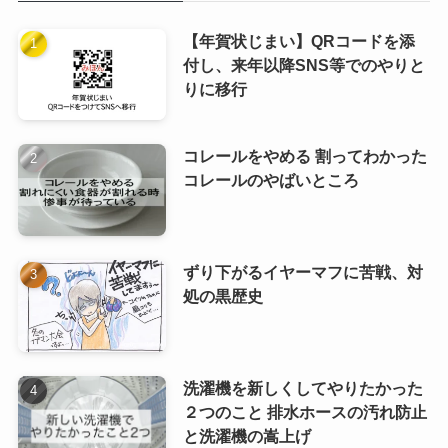
【年賀状じまい】QRコードを添
付し、来年以降SNS等でのやりと
りに移行
コレールをやめる 割ってわかった
コレールのやばいところ
ずり下がるイヤーマフに苦戦、対
処の黒歴史
洗濯機を新しくしてやりたかった
２つのこと 排水ホースの汚れ防止
と洗濯機の嵩上げ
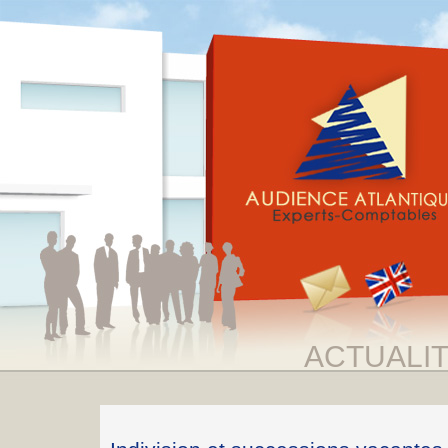
ACTUALI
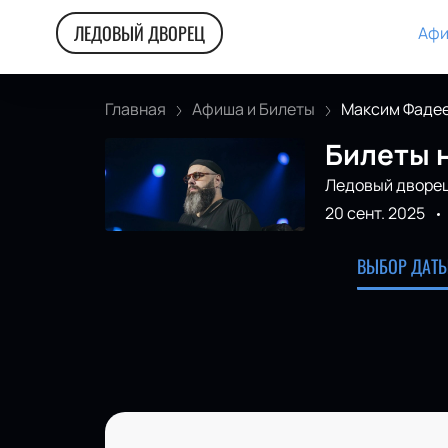
ЛЕДОВЫЙ ДВОРЕЦ
Афи
Главная
Афиша и Билеты
Максим Фаде
Билеты 
Ледовый дворе
20 сент. 2025
ВЫБОР ДАТЫ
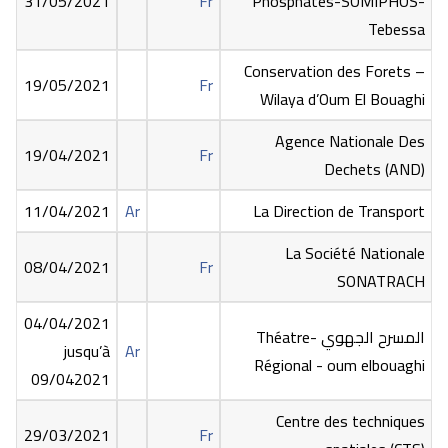
31/05/2021
Fr
Phosphates-SOMIPHOS-
Tebessa
Conservation des Forets –
19/05/2021
Fr
Wilaya d’Oum El Bouaghi
Agence Nationale Des
19/04/2021
Fr
Dechets (AND)
11/04/2021
Ar
La Direction de Transport
La Société Nationale
08/04/2021
Fr
SONATRACH
04/04/2021
المسرح الجهوي -Théatre
jusqu’à
Ar
Régional - oum elbouaghi
09/042021
Centre des techniques
29/03/2021
Fr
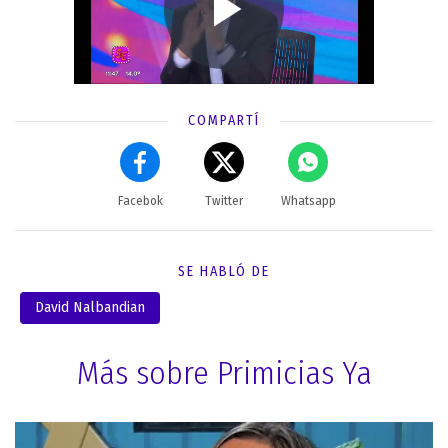
COMPARTÍ
Facebok
Twitter
Whatsapp
SE HABLÓ DE
David Nalbandian
Más sobre Primicias Ya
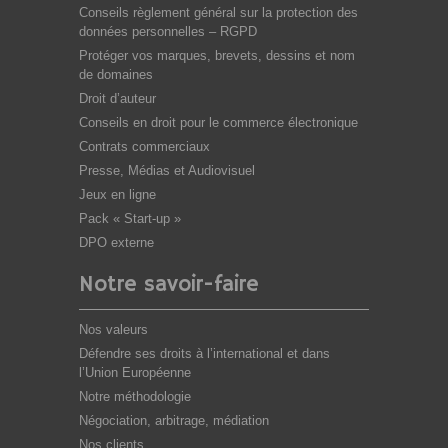
Conseils règlement général sur la protection des
données personnelles – RGPD
Protéger vos marques, brevets, dessins et nom
de domaines
Droit d’auteur
Conseils en droit pour le commerce électronique
Contrats commerciaux
Presse, Médias et Audiovisuel
Jeux en ligne
Pack « Start-up »
DPO externe
Notre savoir-faire
Nos valeurs
Défendre ses droits à l’international et dans
l’Union Européenne
Notre méthodologie
Négociation, arbitrage, médiation
Nos clients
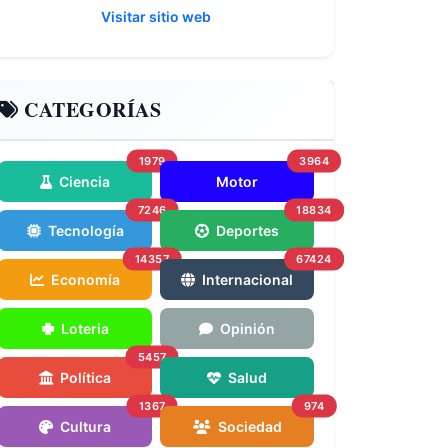
Visitar sitio web
CATEGORÍAS
1979
3964
Ciencia
Motor
7246
18834
Tecnología
Deportes
14357
67424
Economía
Internacional
Loteria
Opinión
5457
Política
Salud
1367
974
Cultura
Sociedad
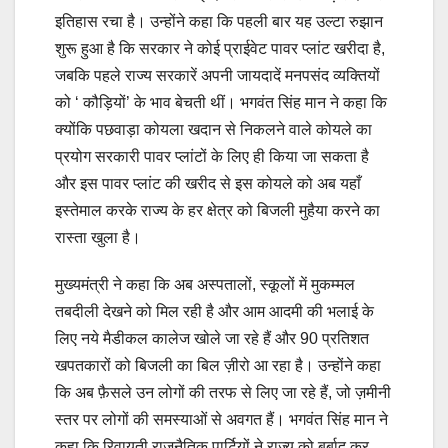
इतिहास रचा है। उन्होंने कहा कि पहली बार यह उल्टा रुझान
शुरू हुआ है कि सरकार ने कोई प्राईवेट पावर प्लांट खरीदा है,
जबकि पहले राज्य सरकारें अपनी जायदादें मनपसंद व्यक्तियों
को ‘ कौड़ियों’ के भाव बेचती थीं। भगवंत सिंह मान ने कहा कि
क्योंकि पछवाड़ा कोयला खदान से निकलने वाले कोयले का
प्रयोग सरकारी पावर प्लांटों के लिए ही किया जा सकता है
और इस पावर प्लांट की खरीद से इस कोयले को अब यहाँ
इस्तेमाल करके राज्य के हर क्षेत्र को बिजली मुहैया करने का
रास्ता खुला है।
मुख्यमंत्री ने कहा कि अब अस्पतालों, स्कूलों में मुकम्मल
तबदीली देखने को मिल रही है और आम आदमी की भलाई के
लिए नये मैडीकल कालेज खोले जा रहे हैं और 90 प्रतिशत
खपतकारों को बिजली का बिल ज़ीरो आ रहा है। उन्होंने कहा
कि अब फ़ैसले उन लोगों की तरफ से लिए जा रहे हैं, जो ज़मीनी
स्तर पर लोगों की समस्याओं से अवगत हैं। भगवंत सिंह मान ने
कहा कि रिवायती राजनैतिक पार्टियों ने राज्य को बर्बाद कर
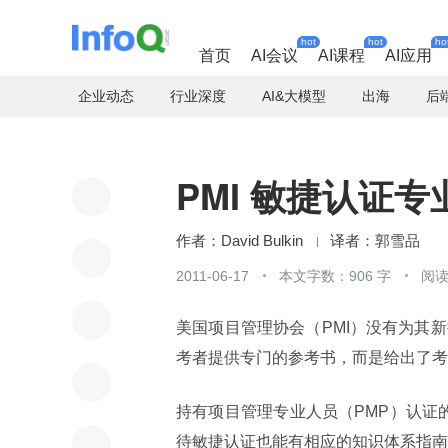
hot
hot
ho
首页
AI会议
AI课程
AI应用
企业动态
行业深度
AI&大模型
出海
后
PMI 敏捷认证
David Bulkin
郭雪品
2011-06-17
本文字数：906 字
阅读
美国项目管理协会（PMI）没有为其新
考者提供专门的参考书，而是给出了考
持有项目管理专业人员（PMP）认证
待敏捷认证也能有相应的知识体系指南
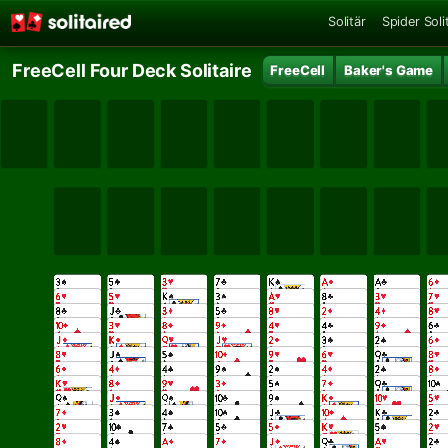
Solitär
Spider Soli
FreeCell Four Deck Solitaire
FreeCell
Baker's Game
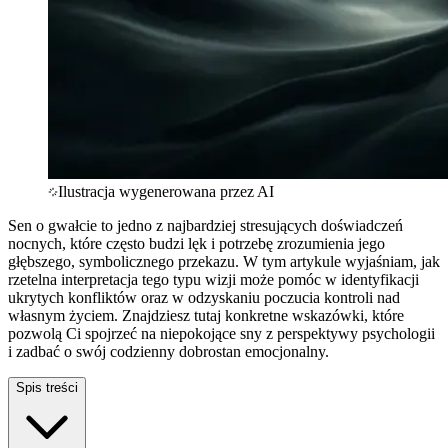
Ilustracja wygenerowana przez AI
Sen o gwałcie to jedno z najbardziej stresujących doświadczeń
nocnych, które często budzi lęk i potrzebę zrozumienia jego
głębszego, symbolicznego przekazu. W tym artykule wyjaśniam, jak
rzetelna interpretacja tego typu wizji może pomóc w identyfikacji
ukrytych konfliktów oraz w odzyskaniu poczucia kontroli nad
własnym życiem. Znajdziesz tutaj konkretne wskazówki, które
pozwolą Ci spojrzeć na niepokojące sny z perspektywy psychologii
i zadbać o swój codzienny dobrostan emocjonalny.
Spis treści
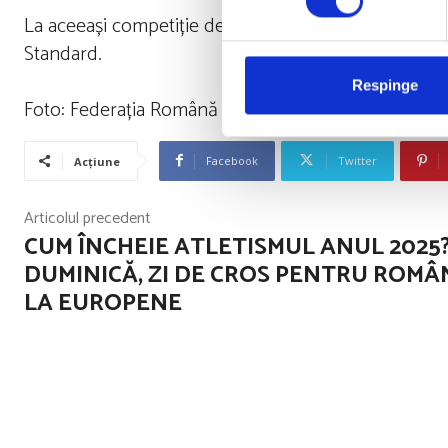
La aceeași competiție de la la Burgas, perechea Ro
Standard.
Respinge
Foto: Federația Română de Dans Sportiv
Facebook
Twitter
Acțiune
Articolul precedent
CUM ÎNCHEIE ATLETISMUL ANUL 2025
DUMINICĂ, ZI DE CROS PENTRU ROMÂ
LA EUROPENE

########################################

Go through the material above and copy each line that has the word "Notre".

■ **Exercise result**:
Notre savoir-faire
Notre méthodologie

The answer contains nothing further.